**Brief**
Without including any image, retype the records word for word.

**Given data**
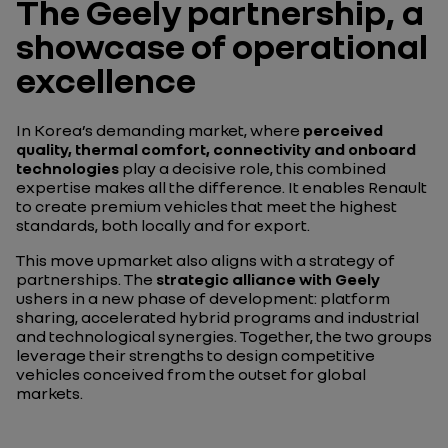
The Geely partnership, a
showcase of operational
excellence
In Korea’s demanding market, where
perceived
quality, thermal comfort, connectivity and onboard
technologies
play a decisive role, this combined
expertise makes all the difference. It enables Renault
to create premium vehicles that meet the highest
standards, both locally and for export.
This move upmarket also aligns with a strategy of
partnerships. The
strategic alliance with Geely
ushers in a new phase of development: platform
sharing, accelerated hybrid programs and industrial
and technological synergies. Together, the two groups
leverage their strengths to design competitive
vehicles conceived from the outset for global
markets.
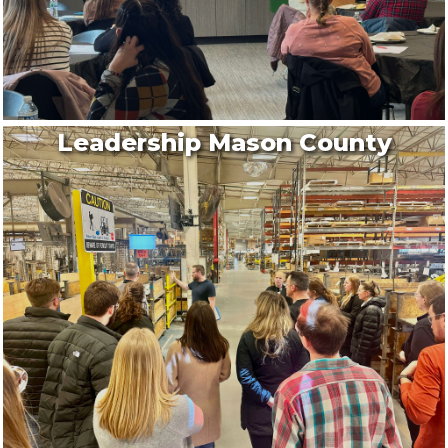
Aug 14
Downtown Ludington Farmers Market
Legacy Plaza
A seasonal favorite at Legacy Plaza, happening ...
Aug 7
Leadership Mason County
Downtown Ludington Sidewalk Sales
Downtown Ludington
Stroll through the heart of Downtown Ludington ...
Aug 7
Downtown Ludington Farmers Market
Legacy Plaza
A seasonal favorite at Legacy Plaza, happening ...
Aug 7
Bike Night hosted by Eagle Riders #...
Aug 8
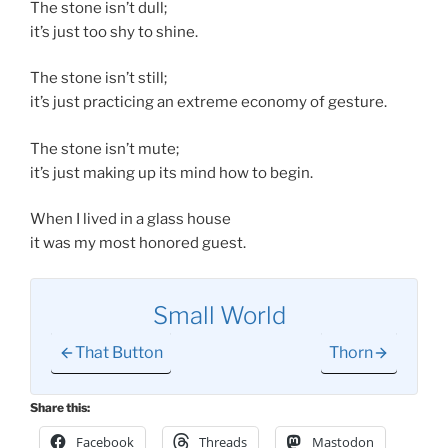
The stone isn’t dull;
it’s just too shy to shine.
The stone isn’t still;
it’s just practicing an extreme economy of gesture.
The stone isn’t mute;
it’s just making up its mind how to begin.
When I lived in a glass house
it was my most honored guest.
Small World
That Button
Thorn
Share this:
Facebook
Threads
Mastodon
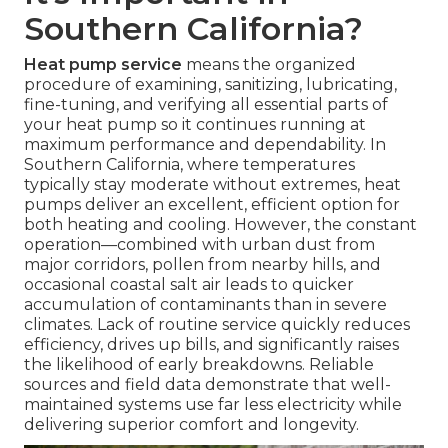
Southern California?
Heat pump service
means the organized
procedure of examining, sanitizing, lubricating,
fine-tuning, and verifying all essential parts of
your heat pump so it continues running at
maximum performance and dependability. In
Southern California, where temperatures
typically stay moderate without extremes, heat
pumps deliver an excellent, efficient option for
both heating and cooling. However, the constant
operation—combined with urban dust from
major corridors, pollen from nearby hills, and
occasional coastal salt air leads to quicker
accumulation of contaminants than in severe
climates. Lack of routine service quickly reduces
efficiency, drives up bills, and significantly raises
the likelihood of early breakdowns. Reliable
sources and field data demonstrate that well-
maintained systems use far less electricity while
delivering superior comfort and longevity.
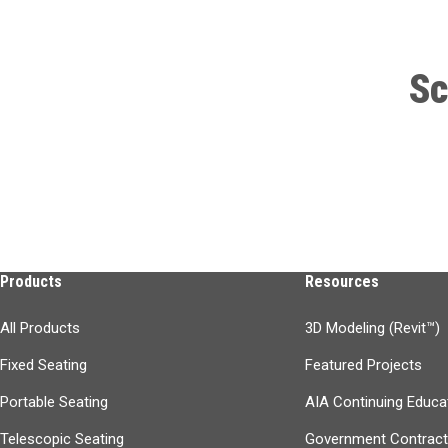
Sc
Products
Resources
All Products
3D Modeling (Revit™)
Fixed Seating
Featured Projects
Portable Seating
AIA Continuing Educa
Telescopic Seating
Government Contrac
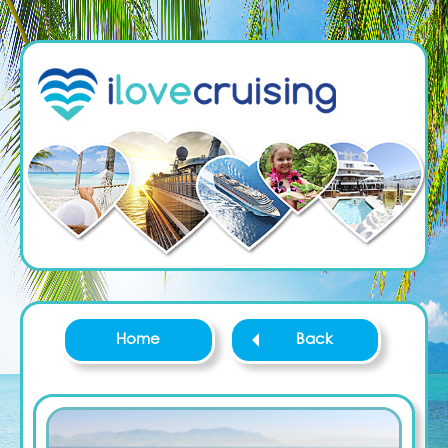
Home
Back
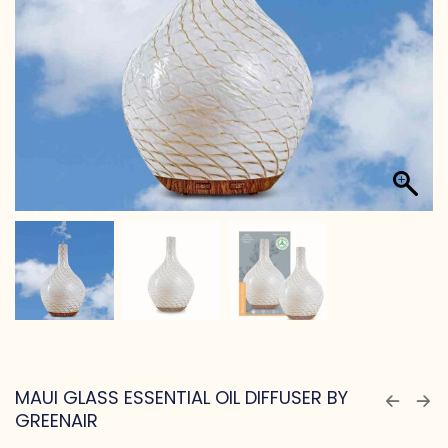
MAUI GLASS ESSENTIAL OIL DIFFUSER BY
GREENAIR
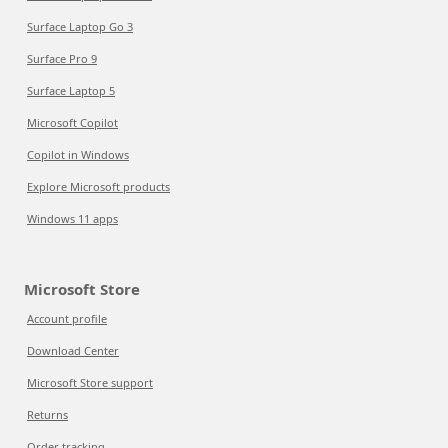
Surface Laptop Go 3
Surface Pro 9
Surface Laptop 5
Microsoft Copilot
Copilot in Windows
Explore Microsoft products
Windows 11 apps
Microsoft Store
Account profile
Download Center
Microsoft Store support
Returns
Order tracking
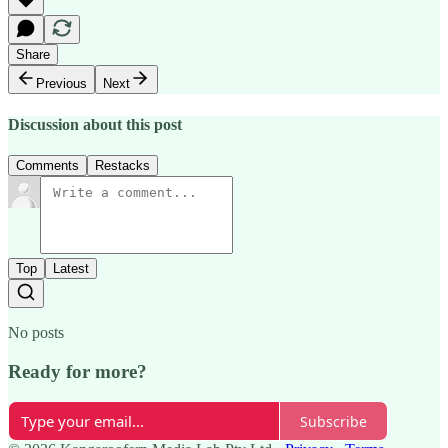
Share
Previous
Next
Discussion about this post
Comments
Restacks
Top
Latest
No posts
Ready for more?
Subscribe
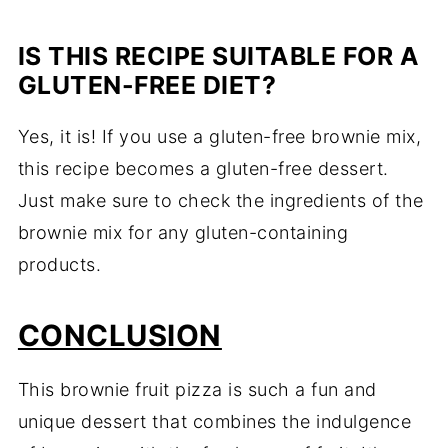
IS THIS RECIPE SUITABLE FOR A
GLUTEN-FREE DIET?
Yes, it is! If you use a gluten-free brownie mix,
this recipe becomes a gluten-free dessert.
Just make sure to check the ingredients of the
brownie mix for any gluten-containing
products.
CONCLUSION
This brownie fruit pizza is such a fun and
unique dessert that combines the indulgence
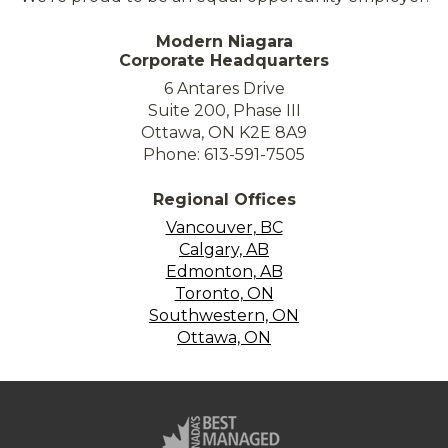
Modern Niagara
Corporate Headquarters
6 Antares Drive
Suite 200, Phase III
Ottawa, ON K2E 8A9
Phone: 613-591-7505
Regional Offices
Vancouver, BC
Calgary, AB
Edmonton, AB
Toronto, ON
Southwestern, ON
Ottawa, ON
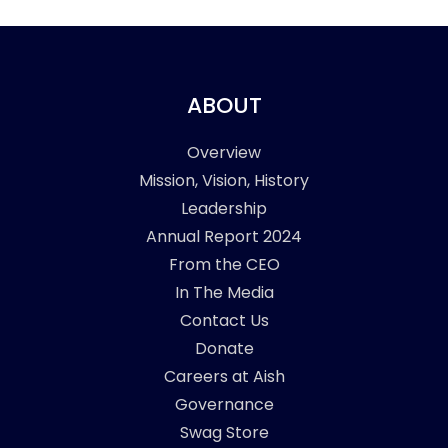
ABOUT
Overview
Mission, Vision, History
Leadership
Annual Report 2024
From the CEO
In The Media
Contact Us
Donate
Careers at Aish
Governance
Swag Store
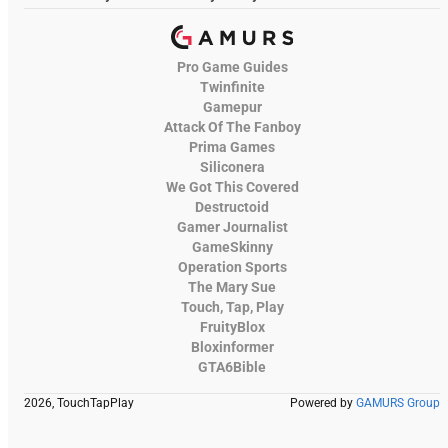
Pro Game Guides
Twinfinite
Gamepur
Attack Of The Fanboy
Prima Games
Siliconera
We Got This Covered
Destructoid
Gamer Journalist
GameSkinny
Operation Sports
The Mary Sue
Touch, Tap, Play
FruityBlox
Bloxinformer
GTA6Bible
2026, TouchTapPlay
Powered by
GAMURS Group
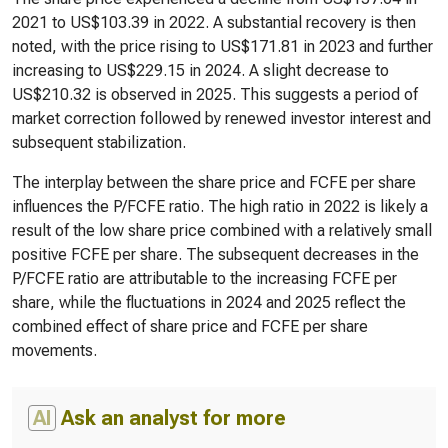
2021 to US$103.39 in 2022. A substantial recovery is then
noted, with the price rising to US$171.81 in 2023 and further
increasing to US$229.15 in 2024. A slight decrease to
US$210.32 is observed in 2025. This suggests a period of
market correction followed by renewed investor interest and
subsequent stabilization.
The interplay between the share price and FCFE per share
influences the P/FCFE ratio. The high ratio in 2022 is likely a
result of the low share price combined with a relatively small
positive FCFE per share. The subsequent decreases in the
P/FCFE ratio are attributable to the increasing FCFE per
share, while the fluctuations in 2024 and 2025 reflect the
combined effect of share price and FCFE per share
movements.
AI
Ask an analyst for more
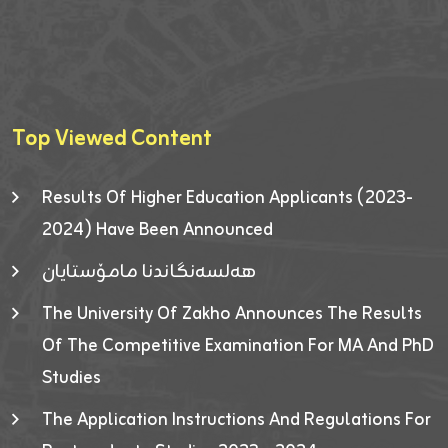
Top Viewed Content
Results Of Higher Education Applicants (2023-
2024) Have Been Announced
هەلسەنگاندنا مامۆستایان
The University Of Zakho Announces The Results
Of The Competitive Examination For MA And PhD
Studies
The Application Instructions And Regulations For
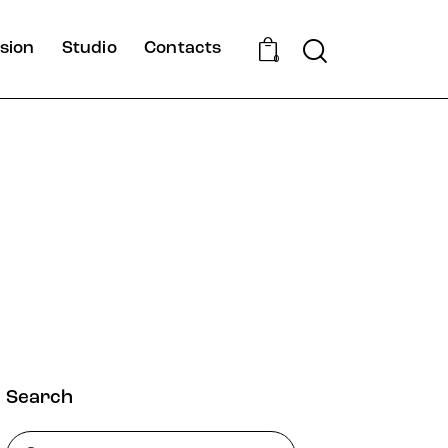
Search
sion
Studio
Contacts
0
Search
Rechercher :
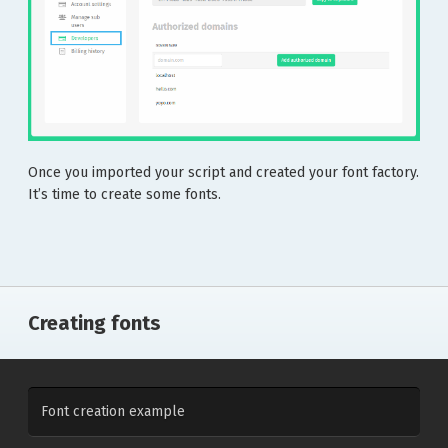
Once you imported your script and created your font factory.
It’s time to create some fonts.
Creating fonts
Font creation example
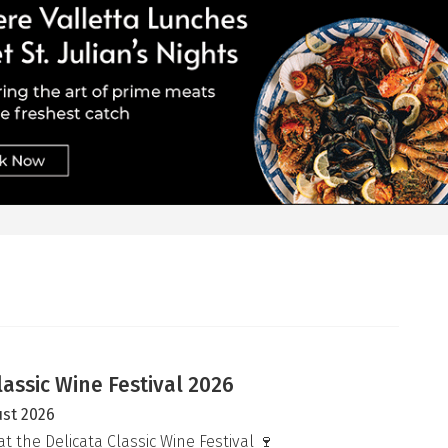
lassic Wine Festival 2026
ust 2026
at the Delicata Classic Wine Festival 🍷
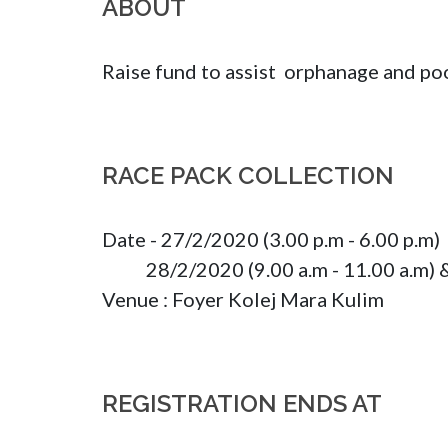
ABOUT
Raise fund to assist  orphanage and poo
RACE PACK COLLECTION
Date - 27/2/2020 (3.00 p.m - 6.00 p.m)

           28/2/2020 (9.00 a.m - 11.00 a.m) 
Venue : Foyer Kolej Mara Kulim
REGISTRATION ENDS AT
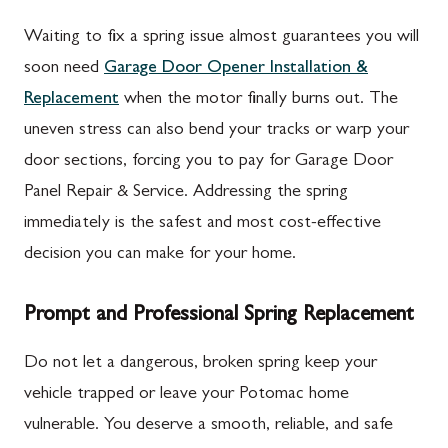
Waiting to fix a spring issue almost guarantees you will
soon need
Garage Door Opener Installation &
Replacement
when the motor finally burns out. The
uneven stress can also bend your tracks or warp your
door sections, forcing you to pay for Garage Door
Panel Repair & Service. Addressing the spring
immediately is the safest and most cost-effective
decision you can make for your home.
Prompt and Professional Spring Replacement
Do not let a dangerous, broken spring keep your
vehicle trapped or leave your Potomac home
vulnerable. You deserve a smooth, reliable, and safe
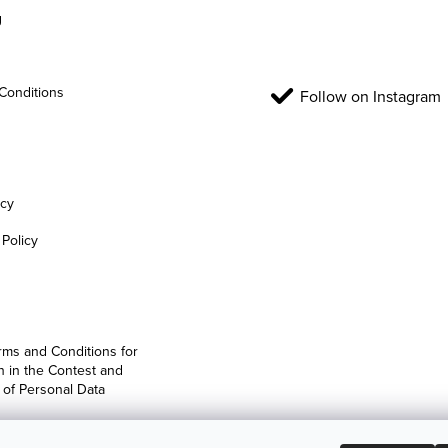
g
Conditions
Follow on Instagram
icy
Policy
rms and Conditions for
on in the Contest and
 of Personal Data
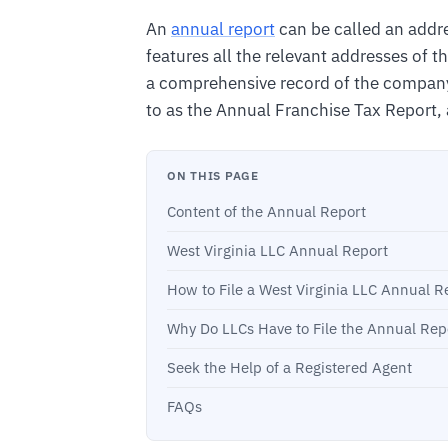
An
annual report
can be called an addre
features all the relevant addresses of 
a comprehensive record of the company’s a
to as the Annual Franchise Tax Report, as 
ON THIS PAGE
Content of the Annual Report
West Virginia LLC Annual Report
How to File a West Virginia LLC Annual R
Why Do LLCs Have to File the Annual Rep
Seek the Help of a Registered Agent
FAQs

**Completed task**
The Geely partnership, a
showcase of operational
excellence
In Korea’s demanding market, where
perceived
quality, thermal comfort, connectivity and onboard
technologies
play a decisive role, this combined
expertise makes all the difference. It enables Renault
to create premium vehicles that meet the highest
standards, both locally and for export.
This move upmarket also aligns with a strategy of
partnerships. The
strategic alliance with Geely
ushers in a new phase of development: platform
sharing, accelerated hybrid programs and industrial
and technological synergies. Together, the two groups
leverage their strengths to design competitive
vehicles conceived from the outset for global
markets.
Aug 14
Downtown Ludington Farmers Market
Legacy Plaza
A seasonal favorite at Legacy Plaza, happening ...
Aug 7
Leadership Mason County
Downtown Ludington Sidewalk Sales
Downtown Ludington
Stroll through the heart of Downtown Ludington ...
Aug 7
Downtown Ludington Farmers Market
Legacy Plaza
A seasonal favorite at Legacy Plaza, happening ...
Aug 7
Bike Night hosted by Eagle Riders #...
Aug 8
The stone isn’t dull;
it’s just too shy to shine.
The stone isn’t still;
it’s just practicing an extreme economy of gesture.
The stone isn’t mute;
it’s just making up its mind how to begin.
When I lived in a glass house
it was my most honored guest.
Small World
That Button
Thorn
Share this:
Facebook
Threads
Mastodon
Southern California?
Heat pump service
means the organized
procedure of examining, sanitizing, lubricating,
fine-tuning, and verifying all essential parts of
your heat pump so it continues running at
maximum performance and dependability. In
Southern California, where temperatures
typically stay moderate without extremes, heat
pumps deliver an excellent, efficient option for
both heating and cooling. However, the constant
operation—combined with urban dust from
major corridors, pollen from nearby hills, and
occasional coastal salt air leads to quicker
accumulation of contaminants than in severe
climates. Lack of routine service quickly reduces
efficiency, drives up bills, and significantly raises
the likelihood of early breakdowns. Reliable
sources and field data demonstrate that well-
maintained systems use far less electricity while
delivering superior comfort and longevity.
Sc
Products
Resources
All Products
3D Modeling (Revit™)
Fixed Seating
Featured Projects
Portable Seating
AIA Continuing Educa
Telescopic Seating
Government Contrac
Home
Back
MAUI GLASS ESSENTIAL OIL DIFFUSER BY
GREENAIR
Surface Laptop Go 3
Surface Pro 9
Surface Laptop 5
Microsoft Copilot
Copilot in Windows
Explore Microsoft products
Windows 11 apps
Microsoft Store
Account profile
Download Center
Microsoft Store support
Returns
Order tracking
Share
Previous
Next
Discussion about this post
Comments
Restacks
Top
Latest
No posts
Ready for more?
Subscribe
IS THIS RECIPE SUITABLE FOR A
GLUTEN-FREE DIET?
Yes, it is! If you use a gluten-free brownie mix,
this recipe becomes a gluten-free dessert.
Just make sure to check the ingredients of the
brownie mix for any gluten-containing
products.
CONCLUSION
This brownie fruit pizza is such a fun and
unique dessert that combines the indulgence
Modern Niagara
Corporate Headquarters
6 Antares Drive
Suite 200, Phase III
Ottawa, ON K2E 8A9
Phone: 613-591-7505
Regional Offices
Vancouver, BC
Calgary, AB
Edmonton, AB
Toronto, ON
Southwestern, ON
Ottawa, ON
ABOUT
Overview
Mission, Vision, History
Leadership
Annual Report 2024
From the CEO
In The Media
Contact Us
Donate
Careers at Aish
Governance
Swag Store
Pro Game Guides
Twinfinite
Gamepur
Attack Of The Fanboy
Prima Games
Siliconera
We Got This Covered
Destructoid
Gamer Journalist
GameSkinny
Operation Sports
The Mary Sue
Touch, Tap, Play
FruityBlox
Bloxinformer
GTA6Bible
2026, TouchTapPlay
Powered by
GAMURS Group
2021 to US$103.39 in 2022. A substantial recovery is then
noted, with the price rising to US$171.81 in 2023 and further
increasing to US$229.15 in 2024. A slight decrease to
US$210.32 is observed in 2025. This suggests a period of
market correction followed by renewed investor interest and
subsequent stabilization.
The interplay between the share price and FCFE per share
influences the P/FCFE ratio. The high ratio in 2022 is likely a
result of the low share price combined with a relatively small
positive FCFE per share. The subsequent decreases in the
P/FCFE ratio are attributable to the increasing FCFE per
share, while the fluctuations in 2024 and 2025 reflect the
combined effect of share price and FCFE per share
movements.
AI
Ask an analyst for more
Top Viewed Content
Results Of Higher Education Applicants (2023-
2024) Have Been Announced
هەلسەنگاندنا مامۆستایان
The University Of Zakho Announces The Results
Of The Competitive Examination For MA And PhD
Studies
The Application Instructions And Regulations For
Search
sion
Studio
Contacts
0
Search
Rechercher :
Once you imported your script and created your font factory.
It’s time to create some fonts.
Creating fonts
Font creation example
lassic Wine Festival 2026
ust 2026
at the Delicata Classic Wine Festival 🍷
ABOUT
Raise fund to assist  orphanage and poo
RACE PACK COLLECTION
Date - 27/2/2020 (3.00 p.m - 6.00 p.m)

           28/2/2020 (9.00 a.m - 11.00 a.m) 
Venue : Foyer Kolej Mara Kulim
REGISTRATION ENDS AT
Waiting to fix a spring issue almost guarantees you will
soon need
Garage Door Opener Installation &
Replacement
when the motor finally burns out. The
uneven stress can also bend your tracks or warp your
door sections, forcing you to pay for Garage Door
Panel Repair & Service. Addressing the spring
immediately is the safest and most cost-effective
decision you can make for your home.
Prompt and Professional Spring Replacement
Do not let a dangerous, broken spring keep your
vehicle trapped or leave your Potomac home
vulnerable. You deserve a smooth, reliable, and safe
g
Conditions
Follow on Instagram
icy
Policy
rms and Conditions for
on in the Contest and
 of Personal Data
An
annual report
can be called an addre
features all the relevant addresses of 
a comprehensive record of the company’s a
to as the Annual Franchise Tax Report, as 
ON THIS PAGE
Content of the Annual Report
West Virginia LLC Annual Report
How to File a West Virginia LLC Annual R
Why Do LLCs Have to File the Annual Rep
Seek the Help of a Registered Agent
FAQs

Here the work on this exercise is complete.